The result of these rapid advancements was that by the end of 2018, neural networks became capable of comprehending the meaning of human language at the adult level. This was demonstrated by BERT beating state-of-the-art accuracy on a number of Natural Language Processing (NLP) benchmarks, including the Stanford QnA Data Set.
So now imagine you have at your disposal a graduate student whom you can ask any sophisticated question, for example “how does James Web work?”, and not only do they understand you mean NASA’s new telescope, but they then go and read all information about this topic and give you back a few paragraphs that truly answer the key essence of your inquiry! That is what we have today. Neural Search can read your accessible knowledge, map all of that knowledge from language space into a meaning space, then when you perform the search it returns the most relevant knowledge snippets back to you.
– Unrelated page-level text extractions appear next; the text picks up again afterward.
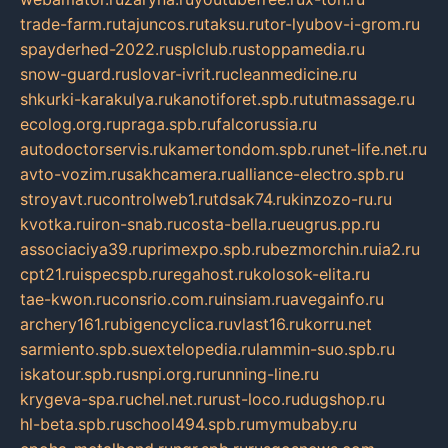
trade-farm.ru
tajuncos.ru
taksu.ru
tor-lyubov-i-grom.ru
spayderhed-2022.ru
splclub.ru
stoppamedia.ru
snow-guard.ru
slovar-ivrit.ru
cleanmedicine.ru
shkurki-karakulya.ru
kanotiforet.spb.ru
tutmassage.ru
ecolog.org.ru
praga.spb.ru
falcorussia.ru
autodoctorservis.ru
kamertondom.spb.ru
net-life.net.ru
avto-vozim.ru
sakhcamera.ru
alliance-electro.spb.ru
stroyavt.ru
controlweb1.ru
tdsak74.ru
kinzozo-ru.ru
kvotka.ru
iron-snab.ru
costa-bella.ru
eugrus.pp.ru
associaciya39.ru
primexpo.spb.ru
bezmorchin.ru
ia2.ru
cpt21.ru
ispecspb.ru
regahost.ru
kolosok-elita.ru
tae-kwon.ru
consrio.com.ru
insiam.ru
avegainfo.ru
archery161.ru
bigencyclica.ru
vlast16.ru
korru.net
sarmiento.spb.su
extelopedia.ru
lammin-suo.spb.ru
iskatour.spb.ru
snpi.org.ru
running-line.ru
krygeva-spa.ru
chel.net.ru
rust-loco.ru
dugshop.ru
hl-beta.spb.ru
school494.spb.ru
mymubaby.ru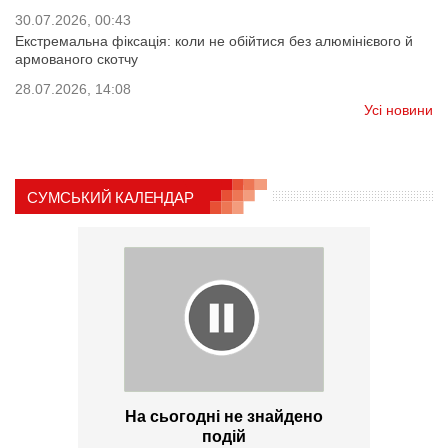
30.07.2026, 00:43
Екстремальна фіксація: коли не обійтися без алюмінієвого й
армованого скотчу
28.07.2026, 14:08
Усі новини
СУМСЬКИЙ КАЛЕНДАР
На сьогодні не знайдено
подій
Did you know that there are more than 7000 human languages in the world? Human knowledge, our history, and our culture is being captured across all of these languages (at different scales). But today, when we search by legacy keyword search techniques, we are only getting back information from the same language that has these keywords. In the new world of Neural Search, all of these words, regardless of language, are converted from “word space” into a shared “meaning space” (A lingua franca space, or more appropriately a significatio franca space). This means that regardless of the language your query is in, or the language(s) the target knowledge is in, the Neural Search Engine will always return the most relevant answer to your question. For example, if I search in English for “How to cook the perfect paella?” the perfect recipe for that will most likely come from a Spanish source where the Paella dish was originally invented. Another example, if you are a global phone manufacturer, and one of your technicians in South Korea documented the perfect solution to a customer issue in Korean, the corresponding technician in Brazil who searches for that in Portuguese will still find that perfect answer.
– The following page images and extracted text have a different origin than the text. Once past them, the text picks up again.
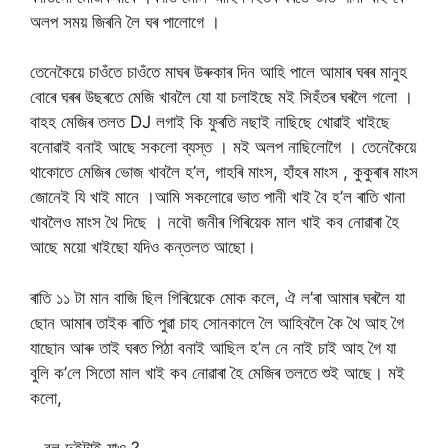
অলপ সময় জিৰনি লৈ ঘৰ পালোগে ।
তেনেকৈয়ে চাওঁতে চাওঁতে মাঘৰ উৰুকাৰ দিন আহি পালে আমাৰ ঘৰৰ মানুহ
বোৰে ঘৰৰ উছৰতে মেজি খাবলৈ যো যা চলাইছে মই সিহঁতৰ ঘৰলৈ গলো ।
বাহহ মেজিৰ তলত DJ লগাই কি ফুৰতি নছাই নাছিছে খোৱাই খাইছে
বনোৱাই বনাই আছে সকলো ব্যস্ত । মই অলপ নাছিলোগৈ । তেনেকৈয়ে
থাকোতে মেজিৰ ভোজ খাবলৈ হ’ল, গাহৰি মাংস, হাঁহৰ মাংস , কুকুৰাৰ মাংস
জোনেই যি খাই মানে ।আমি সকলোৱে ভাত পানী খাই বৈ হ’ল ৰাতি খানা
খাবলৈও মাংস থৈ দিছে । নবৌ জনীৰ গিৰিয়েক মাল খাই কব নোৱাৰা হৈ
আছে ময়ো খাইছো যদিও কন্তলত আছো।
ৰাতি ১১ টা মান বাজি ছিল গিৰিয়েকে মোক কলে, ঐ ল’ৰা আমাৰ ঘৰলৈ যা
ছোন আমাৰ তাইক ৰাতি পুৱা চাহ সোনকালে লৈ আহিবলৈ কৈ থৈ আহ গৈ
যাছোন আৰু তাই ঘৰত পিঠা বনাই আছিল হ’ল নে নাই চাই আহ গৈ যা
বুলি ক’লে সিতো মাল খাই কব নোৱাৰা হৈ মেজিৰ তলতে শুই আছে। মই
কলো,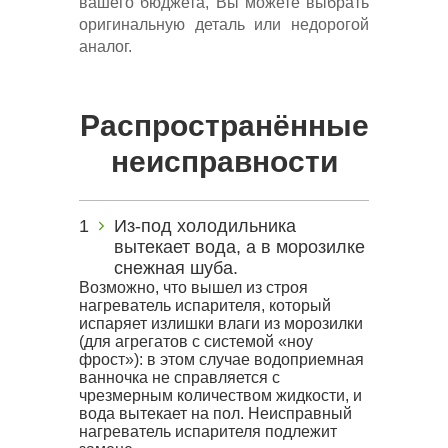
вашего бюджета, Вы можете выбрать
оригинальную деталь или недорогой
аналог.
Распространённые
неисправности
Из-под холодильника
вытекает вода, а в морозилке
снежная шуба.
Возможно, что вышел из строя
нагреватель испарителя, который
испаряет излишки влаги из морозилки
(для агрегатов с системой «ноу
фрост»): в этом случае водоприемная
ванночка не справляется с
чрезмерным количеством жидкости, и
вода вытекает на пол. Неисправный
нагреватель испарителя подлежит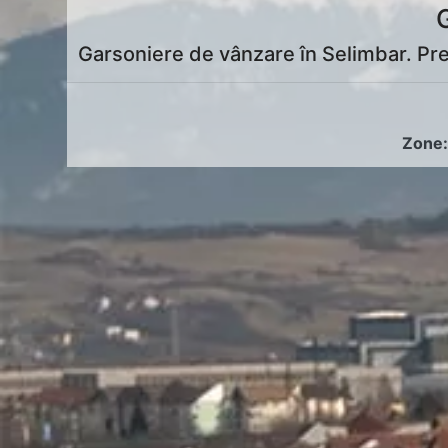
Garsoniere de vânzare în Selimbar. Pret
Zone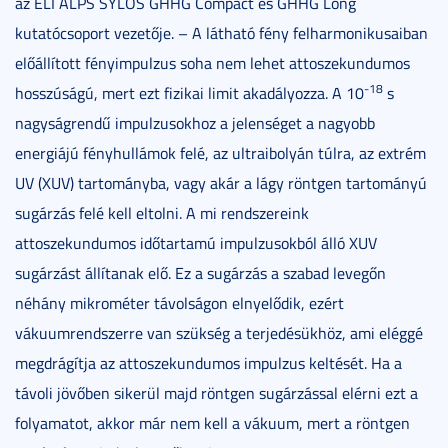
az ELI ALPS SYLOS GHHG Compact és GHHG Long
kutatócsoport vezetője. – A látható fény felharmonikusaiban
előállított fényimpulzus soha nem lehet attoszekundumos
-18
hosszúságú, mert ezt fizikai limit akadályozza. A 10
s
nagyságrendű impulzusokhoz a jelenséget a nagyobb
energiájú fényhullámok felé, az ultraibolyán túlra, az extrém
UV (XUV) tartományba, vagy akár a lágy röntgen tartományú
sugárzás felé kell eltolni. A mi rendszereink
attoszekundumos időtartamú impulzusokból álló XUV
sugárzást állítanak elő. Ez a sugárzás a szabad levegőn
néhány mikrométer távolságon elnyelődik, ezért
vákuumrendszerre van szükség a terjedésükhöz, ami eléggé
megdrágítja az attoszekundumos impulzus keltését. Ha a
távoli jövőben sikerül majd röntgen sugárzással elérni ezt a
folyamatot, akkor már nem kell a vákuum, mert a röntgen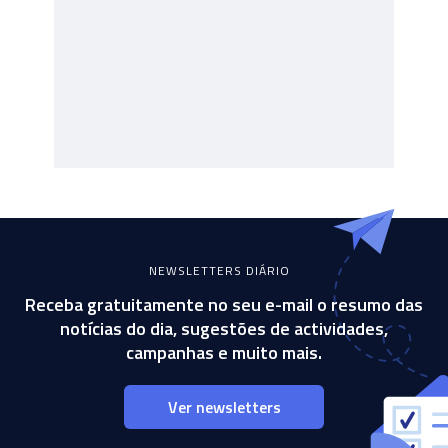
NEWSLETTERS DIÁRIO
Receba gratuitamente no seu e-mail o resumo das
notícias do dia, sugestões de actividades,
campanhas e muito mais.
Ver newsletters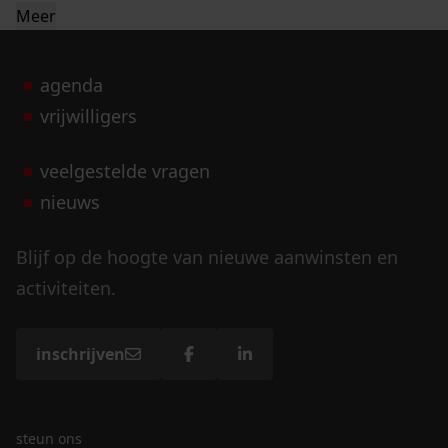
Meer
agenda
vrijwilligers
veelgestelde vragen
nieuws
Blijf op de hoogte van nieuwe aanwinsten en
activiteiten.
inschrijven
steun ons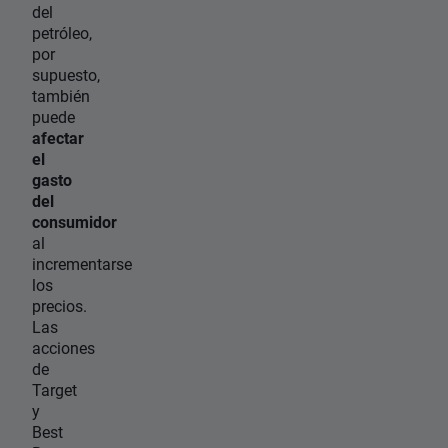
del
petróleo,
por
supuesto,
también
puede
afectar
el
gasto
del
consumidor
al
incrementarse
los
precios.
Las
acciones
de
Target
y
Best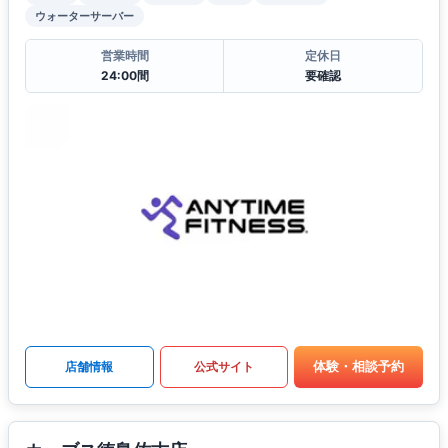
ウォーターサーバー
営業時間
定休日
24:00間
要確認
体験・相談予約
店舗情報
公式サイト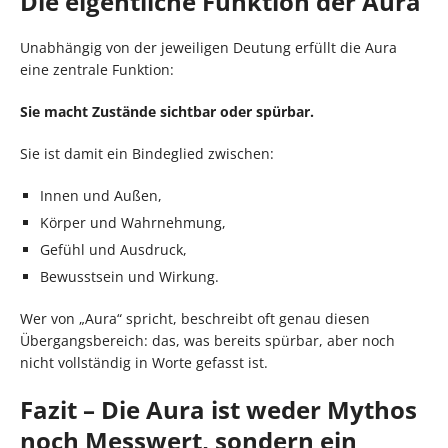
Die eigentliche Funktion der Aura
Unabhängig von der jeweiligen Deutung erfüllt die Aura
eine zentrale Funktion:
Sie macht Zustände sichtbar oder spürbar.
Sie ist damit ein Bindeglied zwischen:
Innen und Außen,
Körper und Wahrnehmung,
Gefühl und Ausdruck,
Bewusstsein und Wirkung.
Wer von „Aura“ spricht, beschreibt oft genau diesen
Übergangsbereich: das, was bereits spürbar, aber noch
nicht vollständig in Worte gefasst ist.
Fazit – Die Aura ist weder Mythos
noch Messwert, sondern ein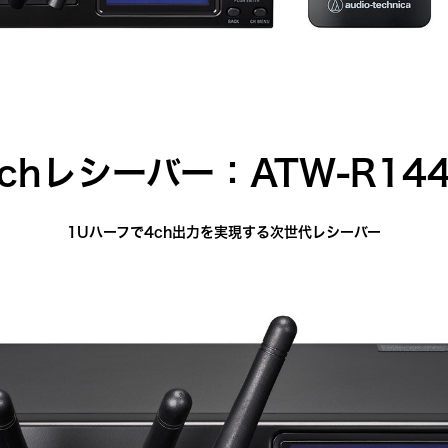
chレシーバー：ATW-R14
1Uハーフで4ch出力を実現する次世代レシーバー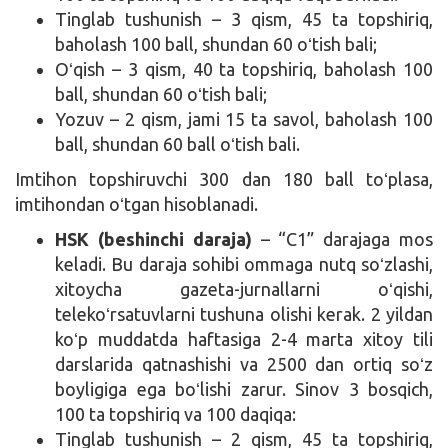
Tinglab tushunish – 3 qism, 45 ta topshiriq,
baholash 100 ball, shundan 60 oʻtish bali;
Oʻqish – 3 qism, 40 ta topshiriq, baholash 100
ball, shundan 60 oʻtish bali;
Yozuv – 2 qism, jami 15 ta savol, baholash 100
ball, shundan 60 ball oʻtish bali.
Imtihon topshiruvchi 300 dan 180 ball toʻplasa,
imtihondan oʻtgan hisoblanadi.
HSK (beshinchi daraja)
– “C1” darajaga mos
keladi. Bu daraja sohibi ommaga nutq soʻzlashi,
xitoycha gazeta-jurnallarni oʻqishi,
telekoʻrsatuvlarni tushuna olishi kerak. 2 yildan
koʻp muddatda haftasiga 2-4 marta xitoy tili
darslarida qatnashishi va 2500 dan ortiq soʻz
boyligiga ega boʻlishi zarur. Sinov 3 bosqich,
100 ta topshiriq va 100 daqiqa:
Tinglab tushunish – 2 qism, 45 ta topshiriq,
In conclusion, Neural Search is the most effective way to do Semantic Search. We tried to fake Semantic Search via labourius hacks on top of Keyword Search, and that clearly was both suboptimal and expensive to achieve. Neural Search allows us to effectively search by the true essence, the true meaning, of the concepts we seek versus the keywords used to describe those concepts. Neural Search achieves significantly better search results, removes language as a barrier to seeking knowledge, and significantly reduces the costs of building and maintaining the next generation of search systems. Our mission at Vectara is to help the word find meaning. We started by enabling that through plug-n-play Neural Search, and we will be extending that to many other semantic capabilities in the future.